Order, Supreme Court, New York County (Lori Sattler, J.), entered June 30, 2022, which, to the extent appealed from, denied defendant D & B Engineers and Architects, P.C.’s (D & B) motion for summary judgment dismissing the complaint and all cross-claims as against it, and granted defendant John Franco Contractors Inc.’s (Franco) motion for leave to amend its answer to assert a cross-claim for contribution against D & B, unanimously modified, on the law, to grant that portion of D & B's motion for summary judgment dismissing all cross-claims as against it for common law indemnification, and otherwise affirmed, without costs.
The motion court properly denied D & B's motion for summary judgment dismissing the complaint. There are triable issues of fact as to whether D & B assumed a duty to perform work related to the demolition of the kitchen, from where the gas pipe was removed, and whether D & B was in fact involved in such work or the supervision thereof (see generally Alvarez v. Prospect Hosp., 68 N.Y.2d 320, 324 [1986]).

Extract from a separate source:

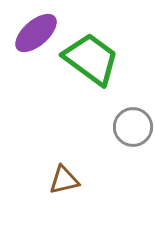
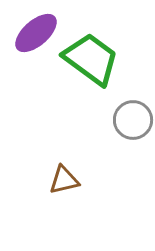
gray circle: moved 7 px up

Given the foregoing, the court also properly denied D & B's motion to the extent that it sought dismissal of the cross-claims against it for contribution (see generally Raquet v. Braun, 90 N.Y.2d 177, 183 [1997]). However, to the extent any defendant has asserted a cross-claim against D & B for common law indemnification, that cross-claim should have been dismissed as those defendants are not being held vicariously liable (see McCarthy v. Turner Const. Inc., 17 NY3d 369, 377–378 [2011] [“a party cannot obtain common-law indemnification unless it has been held to be vicariously liable without proof of any negligence or actual supervision on its own part”]).
The court providently exercised its discretion in granting Franco's motion for leave to amend its answer to assert a cross-claim for contribution against D & B (see CPLR 3025[b]); Kocourek v. Booz Allen Hamilton Inc., 85 AD3d 502, 504 [1st Dept 2011]). Mere delay was insufficient to defeat the motion for leave to amend, and D & B failed to establish prejudice (Kocourek, 85 AD3d at 504).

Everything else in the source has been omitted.